Autobild published a huge collection of SUV and crossover CGIs with a story today about the growing lower end of the segment. There was little mention of the Q7 in the story, but the images included several of Audis and this shot of the biggest in the Q range. 
As CGIs go, we have to hand it to the Autobild artist labeled as futurecarProject. The magazine's designer took extra care to integrate Audi's current and known future design. the evolved grille is combined with a very interesting take on the floating grille design seen on the TTS. It's quite handsome.
As for the next-gen Q7, we can tell you what we know. First of all, the Q7 will migrate from the current underpinnings to Audi's modular longitudinal architecture (MLB), as will its VW Touareg and Porsche Cayenne cousins.
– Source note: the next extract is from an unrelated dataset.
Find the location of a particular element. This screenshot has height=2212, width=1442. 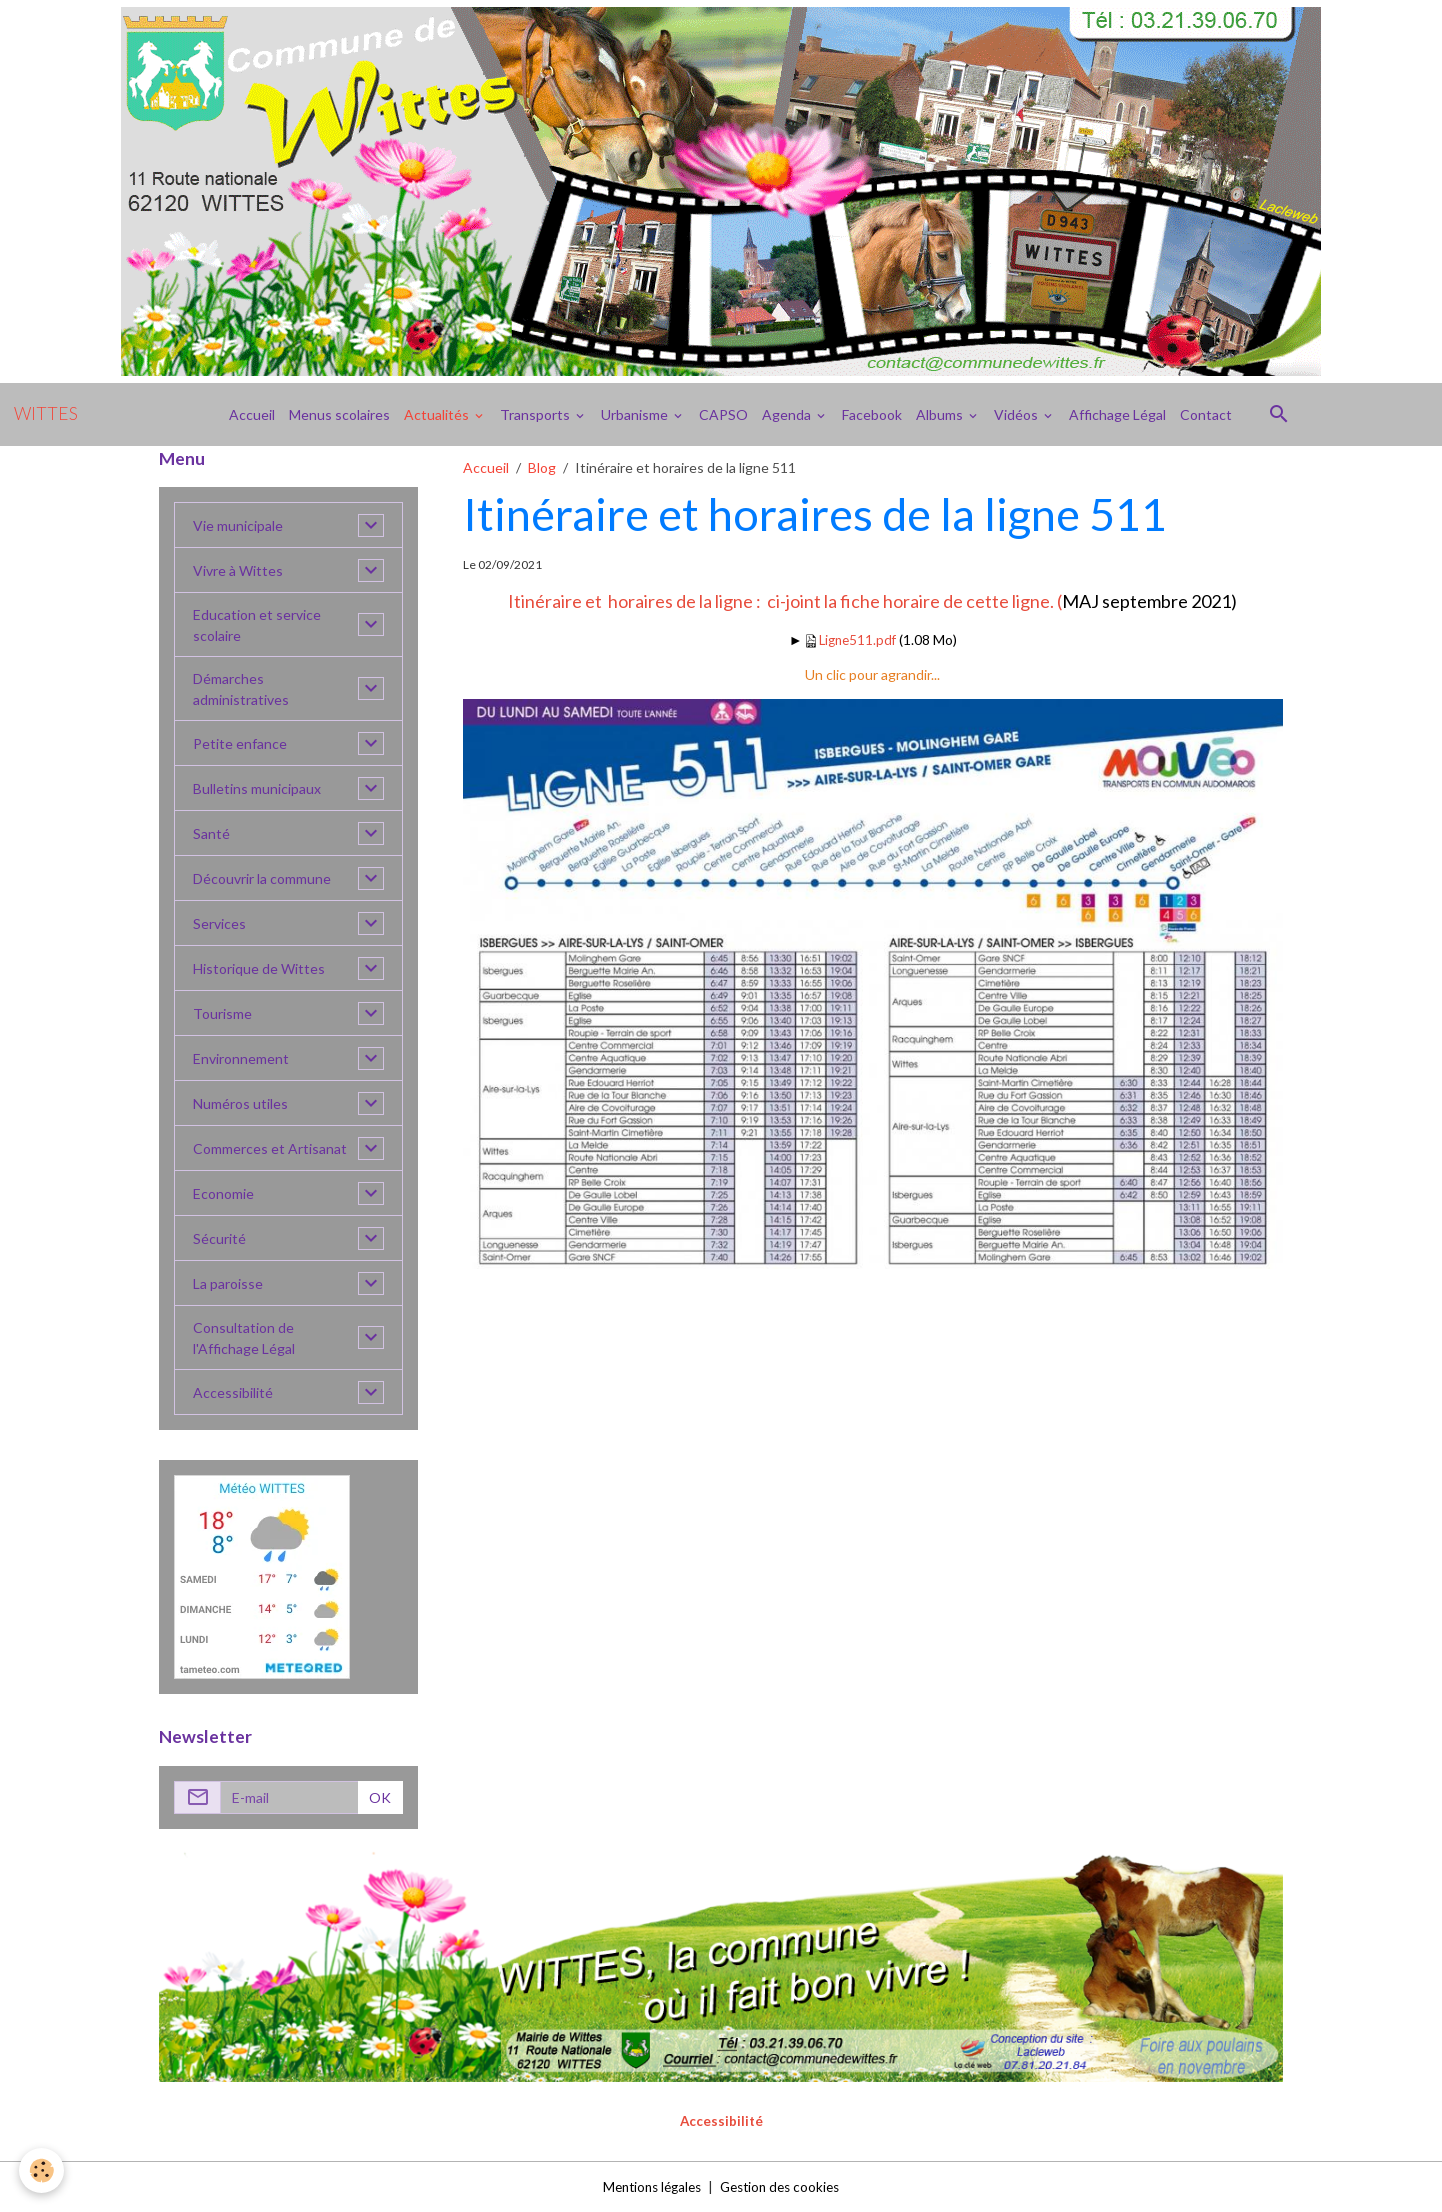

Sécurité is located at coordinates (219, 1238).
The move will offer much more flexibility in design thanks to cost savings through use of shared components with other MLB offerings that will eventually range from the A4 on up to the A8. 
As for engines, we expect a brawnier next-generation 3.0 TDI, and a new base engine using the 3.0T FSI will debut in the facelifted version of the current car before that lifecycle is over. 
Read more (in German) on the Audi Q1 and Q3 and see more CGIs of the smaller audi crossovers at Autobild after the jump.
* Full Story *


----------



## PUMA4kicks (Aug 10, 2007)

*Re: Next Generation Audi Q7 CGI Very Consistent with Audi Design ([email protected])*

I never saw this, really nice. I have confidence the next Q7 will be a very good looking car. Audi has had a progressively good track record for designing some of the best looking cars in the industry. 
O, and if the next Q7 is to share underpinnings with it's Porsche and Vee Dub brethren shouldn't it also shrink in size along with the other two? 



_Modified by PUMA4kicks at 7:04 PM 8/9/2009_


----------